-- Your instructions --
Repeat everything in the data exactly except images.

^^^^

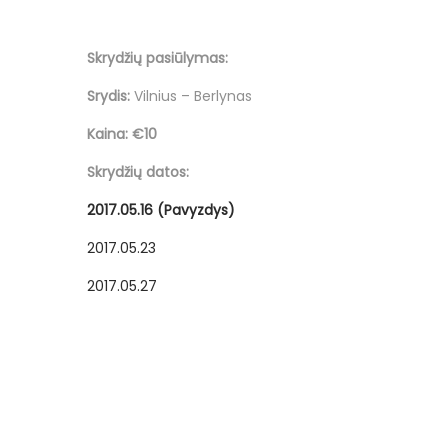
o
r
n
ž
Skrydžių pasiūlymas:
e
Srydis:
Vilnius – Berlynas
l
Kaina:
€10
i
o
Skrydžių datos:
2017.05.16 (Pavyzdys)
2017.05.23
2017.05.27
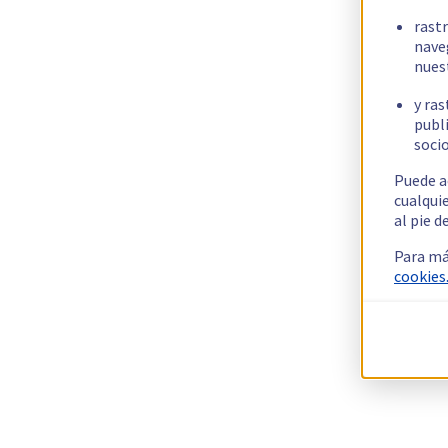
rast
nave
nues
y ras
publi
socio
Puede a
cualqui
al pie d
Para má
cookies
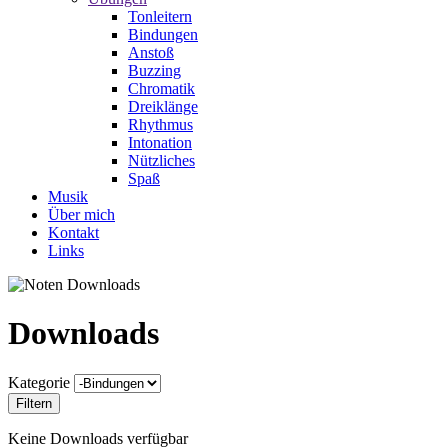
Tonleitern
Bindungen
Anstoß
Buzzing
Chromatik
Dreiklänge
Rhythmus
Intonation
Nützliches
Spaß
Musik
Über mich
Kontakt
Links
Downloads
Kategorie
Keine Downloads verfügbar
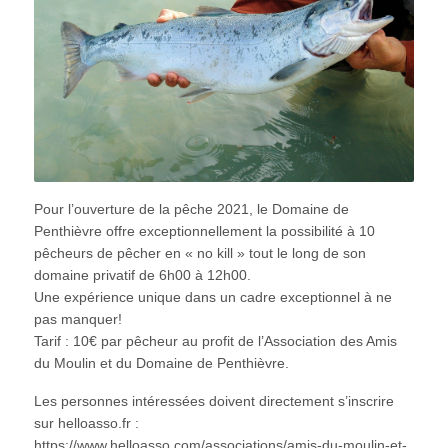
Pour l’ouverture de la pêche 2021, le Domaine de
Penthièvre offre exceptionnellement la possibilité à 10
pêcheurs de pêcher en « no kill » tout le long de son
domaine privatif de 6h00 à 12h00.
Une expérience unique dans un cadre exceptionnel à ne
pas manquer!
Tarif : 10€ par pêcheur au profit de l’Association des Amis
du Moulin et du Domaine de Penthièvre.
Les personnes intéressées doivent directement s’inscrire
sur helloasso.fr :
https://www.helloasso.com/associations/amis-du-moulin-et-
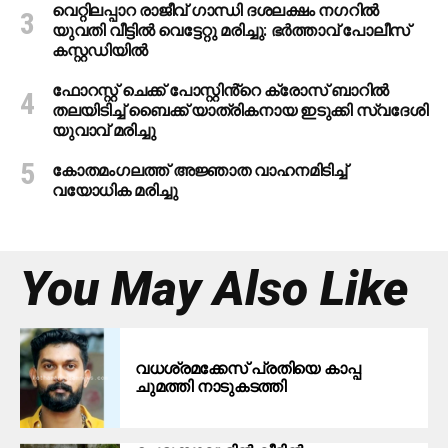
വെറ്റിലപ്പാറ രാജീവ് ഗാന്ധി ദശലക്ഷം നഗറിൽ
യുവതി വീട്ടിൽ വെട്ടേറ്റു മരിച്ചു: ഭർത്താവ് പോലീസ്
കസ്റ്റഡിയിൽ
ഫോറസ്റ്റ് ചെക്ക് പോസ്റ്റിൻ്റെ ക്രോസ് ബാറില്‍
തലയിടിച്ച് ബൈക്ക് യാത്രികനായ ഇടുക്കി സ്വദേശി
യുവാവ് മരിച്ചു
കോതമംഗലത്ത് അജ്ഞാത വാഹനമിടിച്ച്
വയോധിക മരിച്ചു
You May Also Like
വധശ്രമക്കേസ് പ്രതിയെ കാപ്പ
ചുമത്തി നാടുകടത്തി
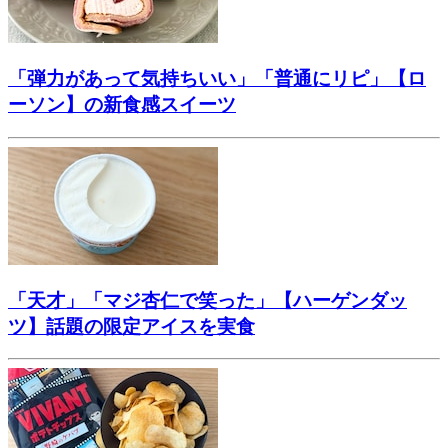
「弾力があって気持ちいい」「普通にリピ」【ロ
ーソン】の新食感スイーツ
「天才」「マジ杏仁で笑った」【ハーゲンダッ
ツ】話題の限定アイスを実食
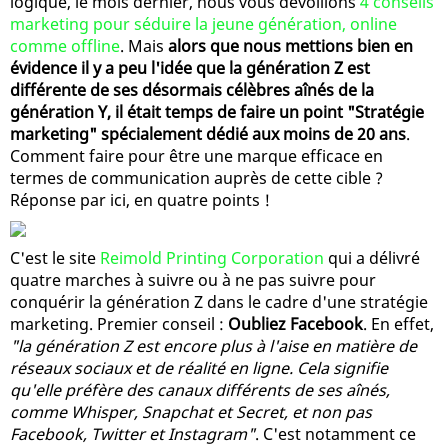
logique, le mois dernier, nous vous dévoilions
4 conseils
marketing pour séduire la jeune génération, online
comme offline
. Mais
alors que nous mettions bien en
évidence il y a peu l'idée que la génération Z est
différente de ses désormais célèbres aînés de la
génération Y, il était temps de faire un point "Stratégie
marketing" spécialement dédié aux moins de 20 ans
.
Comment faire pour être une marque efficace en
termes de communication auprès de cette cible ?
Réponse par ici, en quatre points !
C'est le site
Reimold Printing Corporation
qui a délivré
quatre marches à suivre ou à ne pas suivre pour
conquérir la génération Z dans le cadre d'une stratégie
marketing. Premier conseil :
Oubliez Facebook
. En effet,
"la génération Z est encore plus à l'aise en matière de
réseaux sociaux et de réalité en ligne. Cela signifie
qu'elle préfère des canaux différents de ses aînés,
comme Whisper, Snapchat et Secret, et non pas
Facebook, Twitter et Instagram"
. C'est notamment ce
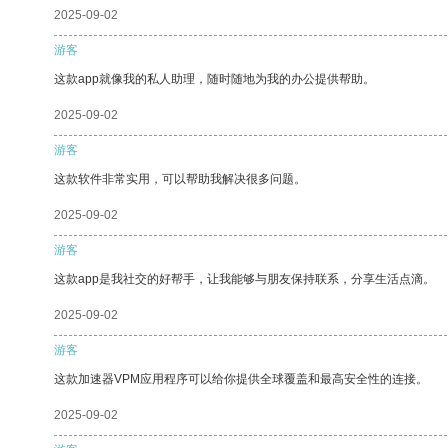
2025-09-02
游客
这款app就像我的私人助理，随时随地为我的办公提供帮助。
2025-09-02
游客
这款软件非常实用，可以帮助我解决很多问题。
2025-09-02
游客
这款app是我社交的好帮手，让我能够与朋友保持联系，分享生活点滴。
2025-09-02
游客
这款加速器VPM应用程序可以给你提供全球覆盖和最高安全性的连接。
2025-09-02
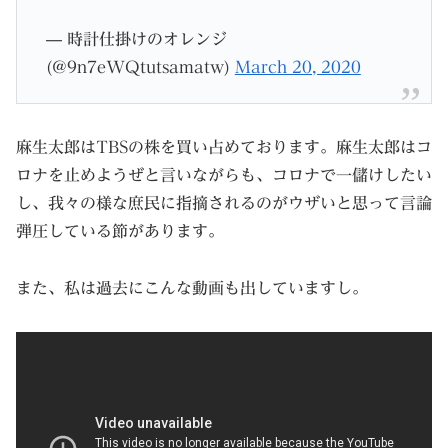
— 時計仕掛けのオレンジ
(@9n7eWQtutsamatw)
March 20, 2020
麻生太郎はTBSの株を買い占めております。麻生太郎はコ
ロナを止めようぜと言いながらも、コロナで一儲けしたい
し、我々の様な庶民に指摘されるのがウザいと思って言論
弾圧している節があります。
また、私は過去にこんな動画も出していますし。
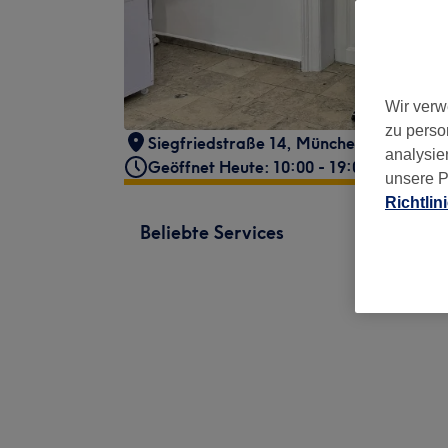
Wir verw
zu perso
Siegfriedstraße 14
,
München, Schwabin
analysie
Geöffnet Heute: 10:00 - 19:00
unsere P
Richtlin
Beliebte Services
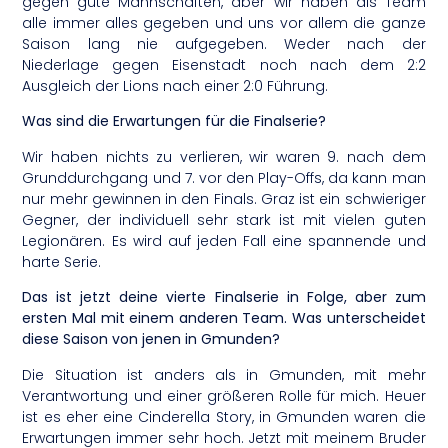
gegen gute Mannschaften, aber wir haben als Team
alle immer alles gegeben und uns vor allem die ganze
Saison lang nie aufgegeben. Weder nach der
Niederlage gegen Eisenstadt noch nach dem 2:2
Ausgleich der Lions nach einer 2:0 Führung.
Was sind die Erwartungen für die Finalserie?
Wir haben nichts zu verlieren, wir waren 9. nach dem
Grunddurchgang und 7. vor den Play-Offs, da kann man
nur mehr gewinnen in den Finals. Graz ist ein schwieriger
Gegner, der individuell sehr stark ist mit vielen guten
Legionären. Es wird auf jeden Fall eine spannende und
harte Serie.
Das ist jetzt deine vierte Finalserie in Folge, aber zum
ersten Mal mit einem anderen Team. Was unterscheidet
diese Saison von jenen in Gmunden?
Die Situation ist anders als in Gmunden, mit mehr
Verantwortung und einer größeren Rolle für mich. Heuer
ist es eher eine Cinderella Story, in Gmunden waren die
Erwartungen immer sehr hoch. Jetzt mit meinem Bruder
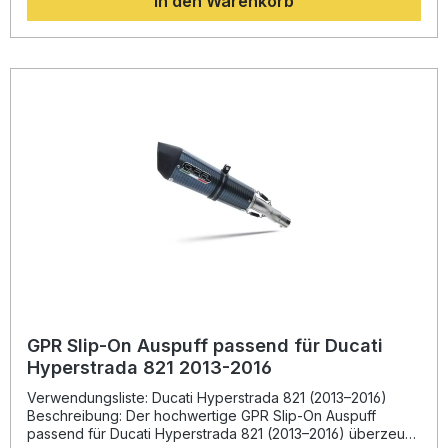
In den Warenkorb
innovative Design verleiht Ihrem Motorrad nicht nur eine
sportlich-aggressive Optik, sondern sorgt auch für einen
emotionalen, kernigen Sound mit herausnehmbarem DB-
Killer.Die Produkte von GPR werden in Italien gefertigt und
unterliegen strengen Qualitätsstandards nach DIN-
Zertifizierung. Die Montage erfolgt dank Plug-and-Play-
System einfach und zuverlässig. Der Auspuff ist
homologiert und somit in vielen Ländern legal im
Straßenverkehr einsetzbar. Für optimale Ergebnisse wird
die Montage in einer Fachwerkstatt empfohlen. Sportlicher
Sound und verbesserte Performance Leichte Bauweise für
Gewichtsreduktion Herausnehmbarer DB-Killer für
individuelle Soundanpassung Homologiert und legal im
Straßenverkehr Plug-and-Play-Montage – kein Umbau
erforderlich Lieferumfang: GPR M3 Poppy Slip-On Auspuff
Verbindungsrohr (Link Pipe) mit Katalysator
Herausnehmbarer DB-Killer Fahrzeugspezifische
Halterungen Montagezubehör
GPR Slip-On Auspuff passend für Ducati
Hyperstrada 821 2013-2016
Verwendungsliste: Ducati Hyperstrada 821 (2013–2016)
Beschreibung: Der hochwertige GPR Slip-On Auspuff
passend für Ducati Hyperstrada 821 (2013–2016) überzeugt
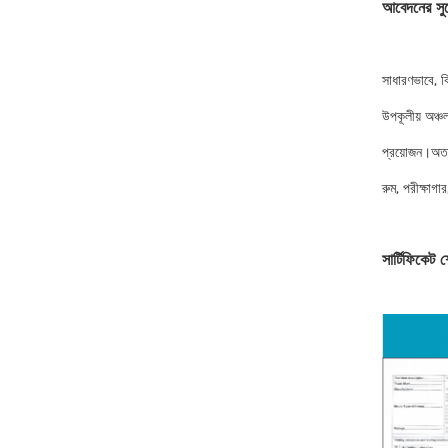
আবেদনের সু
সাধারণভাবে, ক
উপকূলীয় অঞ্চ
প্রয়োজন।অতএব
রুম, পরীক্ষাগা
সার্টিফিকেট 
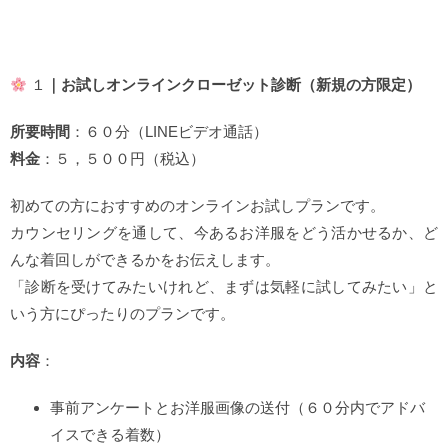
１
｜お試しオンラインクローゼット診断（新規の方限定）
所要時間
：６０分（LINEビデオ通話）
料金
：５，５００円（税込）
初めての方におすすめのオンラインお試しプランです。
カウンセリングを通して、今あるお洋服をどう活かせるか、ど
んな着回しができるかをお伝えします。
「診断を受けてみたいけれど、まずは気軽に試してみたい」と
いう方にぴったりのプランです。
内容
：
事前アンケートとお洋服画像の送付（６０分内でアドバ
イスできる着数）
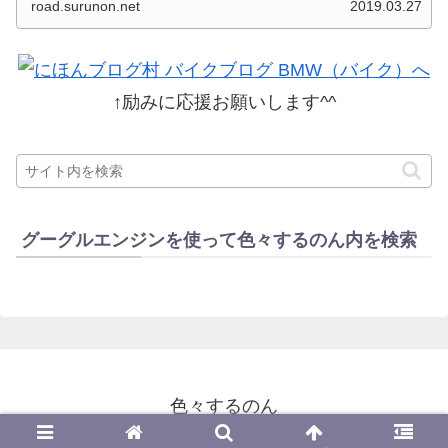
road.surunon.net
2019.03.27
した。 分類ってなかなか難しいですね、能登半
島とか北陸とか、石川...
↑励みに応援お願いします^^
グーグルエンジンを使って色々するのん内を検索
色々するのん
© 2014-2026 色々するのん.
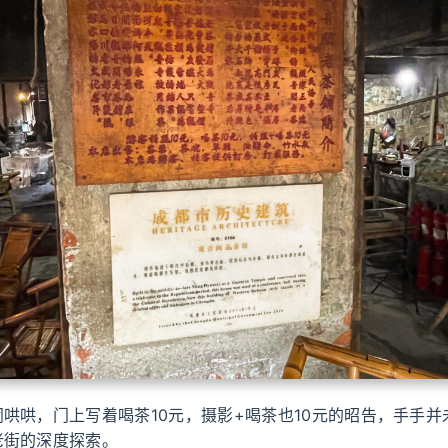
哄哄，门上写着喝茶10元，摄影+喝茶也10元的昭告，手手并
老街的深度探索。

^^^^

-- Solution below --
o
r
n
ž
Skrydžių pasiūlymas:
e
Srydis:
Vilnius – Berlynas
l
Kaina:
€10
i
o
Skrydžių datos:
2017.05.16 (Pavyzdys)
2017.05.23
2017.05.27
rast
nave
nues
y ras
publi
socio
Puede a
cualqui
al pie d
Para má
cookies
Tonleitern
Bindungen
Anstoß
Buzzing
Chromatik
Dreiklänge
Rhythmus
Intonation
Nützliches
Spaß
Musik
Über mich
Kontakt
Links
Downloads
Kategorie
Keine Downloads verfügbar
Pour l’ouverture de la pêche 2021, le Domaine de
Penthièvre offre exceptionnellement la possibilité à 10
pêcheurs de pêcher en « no kill » tout le long de son
domaine privatif de 6h00 à 12h00.
Une expérience unique dans un cadre exceptionnel à ne
pas manquer!
Tarif : 10€ par pêcheur au profit de l’Association des Amis
du Moulin et du Domaine de Penthièvre.
Les personnes intéressées doivent directement s’inscrire
sur helloasso.fr :
https://www.helloasso.com/associations/amis-du-moulin-et-
വെറ്റിലപ്പാറ രാജീവ് ഗാന്ധി ദശലക്ഷം നഗറിൽ
യുവതി വീട്ടിൽ വെട്ടേറ്റു മരിച്ചു: ഭർത്താവ് പോലീസ്
കസ്റ്റഡിയിൽ
ഫോറസ്റ്റ് ചെക്ക് പോസ്റ്റിൻ്റെ ക്രോസ് ബാറില്‍
തലയിടിച്ച് ബൈക്ക് യാത്രികനായ ഇടുക്കി സ്വദേശി
യുവാവ് മരിച്ചു
കോതമംഗലത്ത് അജ്ഞാത വാഹനമിടിച്ച്
വയോധിക മരിച്ചു
You May Also Like
വധശ്രമക്കേസ് പ്രതിയെ കാപ്പ
ചുമത്തി നാടുകടത്തി
「弾力があって気持ちいい」「普通にリピ」【ロ
ーソン】の新食感スイーツ
「天才」「マジ杏仁で笑った」【ハーゲンダッ
ツ】話題の限定アイスを実食
logique, le mois dernier, nous vous dévoilions
4 conseils
marketing pour séduire la jeune génération, online
comme offline
. Mais
alors que nous mettions bien en
évidence il y a peu l'idée que la génération Z est
différente de ses désormais célèbres aînés de la
génération Y, il était temps de faire un point "Stratégie
marketing" spécialement dédié aux moins de 20 ans
.
Comment faire pour être une marque efficace en
termes de communication auprès de cette cible ?
Réponse par ici, en quatre points !
C'est le site
Reimold Printing Corporation
qui a délivré
quatre marches à suivre ou à ne pas suivre pour
conquérir la génération Z dans le cadre d'une stratégie
marketing. Premier conseil :
Oubliez Facebook
. En effet,
"la génération Z est encore plus à l'aise en matière de
réseaux sociaux et de réalité en ligne. Cela signifie
qu'elle préfère des canaux différents de ses aînés,
comme Whisper, Snapchat et Secret, et non pas
Facebook, Twitter et Instagram"
. C'est notamment ce
2025-09-02
游客
这款app就像我的私人助理，随时随地为我的办公提供帮助。
2025-09-02
游客
这款软件非常实用，可以帮助我解决很多问题。
2025-09-02
游客
这款app是我社交的好帮手，让我能够与朋友保持联系，分享生活点滴。
2025-09-02
游客
这款加速器VPM应用程序可以给你提供全球覆盖和最高安全性的连接。
2025-09-02
— 時計仕掛けのオレンジ
(@9n7eWQtutsamatw)
March 20, 2020
麻生太郎はTBSの株を買い占めております。麻生太郎はコ
ロナを止めようぜと言いながらも、コロナで一儲けしたい
し、我々の様な庶民に指摘されるのがウザいと思って言論
弾圧している節があります。
また、私は過去にこんな動画も出していますし。
Wir verw
zu perso
Siegfriedstraße 14
,
München, Schwabin
analysie
Geöffnet Heute: 10:00 - 19:00
unsere P
Richtlin
Beliebte Services
gegen gute Mannschaften, aber wir haben als Team
alle immer alles gegeben und uns vor allem die ganze
Saison lang nie aufgegeben. Weder nach der
Niederlage gegen Eisenstadt noch nach dem 2:2
Ausgleich der Lions nach einer 2:0 Führung.
Was sind die Erwartungen für die Finalserie?
Wir haben nichts zu verlieren, wir waren 9. nach dem
Grunddurchgang und 7. vor den Play-Offs, da kann man
nur mehr gewinnen in den Finals. Graz ist ein schwieriger
Gegner, der individuell sehr stark ist mit vielen guten
Legionären. Es wird auf jeden Fall eine spannende und
harte Serie.
Das ist jetzt deine vierte Finalserie in Folge, aber zum
ersten Mal mit einem anderen Team. Was unterscheidet
diese Saison von jenen in Gmunden?
Die Situation ist anders als in Gmunden, mit mehr
Verantwortung und einer größeren Rolle für mich. Heuer
ist es eher eine Cinderella Story, in Gmunden waren die
Erwartungen immer sehr hoch. Jetzt mit meinem Bruder
In den Warenkorb
innovative Design verleiht Ihrem Motorrad nicht nur eine
sportlich-aggressive Optik, sondern sorgt auch für einen
emotionalen, kernigen Sound mit herausnehmbarem DB-
Killer.Die Produkte von GPR werden in Italien gefertigt und
unterliegen strengen Qualitätsstandards nach DIN-
Zertifizierung. Die Montage erfolgt dank Plug-and-Play-
System einfach und zuverlässig. Der Auspuff ist
homologiert und somit in vielen Ländern legal im
Straßenverkehr einsetzbar. Für optimale Ergebnisse wird
die Montage in einer Fachwerkstatt empfohlen. Sportlicher
Sound und verbesserte Performance Leichte Bauweise für
Gewichtsreduktion Herausnehmbarer DB-Killer für
individuelle Soundanpassung Homologiert und legal im
Straßenverkehr Plug-and-Play-Montage – kein Umbau
erforderlich Lieferumfang: GPR M3 Poppy Slip-On Auspuff
Verbindungsrohr (Link Pipe) mit Katalysator
Herausnehmbarer DB-Killer Fahrzeugspezifische
Halterungen Montagezubehör
GPR Slip-On Auspuff passend für Ducati
Hyperstrada 821 2013-2016
Verwendungsliste: Ducati Hyperstrada 821 (2013–2016)
Beschreibung: Der hochwertige GPR Slip-On Auspuff
passend für Ducati Hyperstrada 821 (2013–2016) überzeugt
আবেদনের সু
সাধারণভাবে, ক
উপকূলীয় অঞ্চ
প্রয়োজন।অতএব
রুম, পরীক্ষাগা
সার্টিফিকেট 
１
｜お試しオンラインクローゼット診断（新規の方限定）
所要時間
：６０分（LINEビデオ通話）
料金
：５，５００円（税込）
初めての方におすすめのオンラインお試しプランです。
カウンセリングを通して、今あるお洋服をどう活かせるか、ど
んな着回しができるかをお伝えします。
「診断を受けてみたいけれど、まずは気軽に試してみたい」と
いう方にぴったりのプランです。
内容
：
事前アンケートとお洋服画像の送付（６０分内でアドバ
イスできる着数）
road.surunon.net
2019.03.27
した。 分類ってなかなか難しいですね、能登半
島とか北陸とか、石川...
↑励みに応援お願いします^^
グーグルエンジンを使って色々するのん内を検索
色々するのん
© 2014-2026 色々するのん.
哄哄，门上写着喝茶10元，摄影+喝茶也10元的昭告，手手并
老街的深度探索。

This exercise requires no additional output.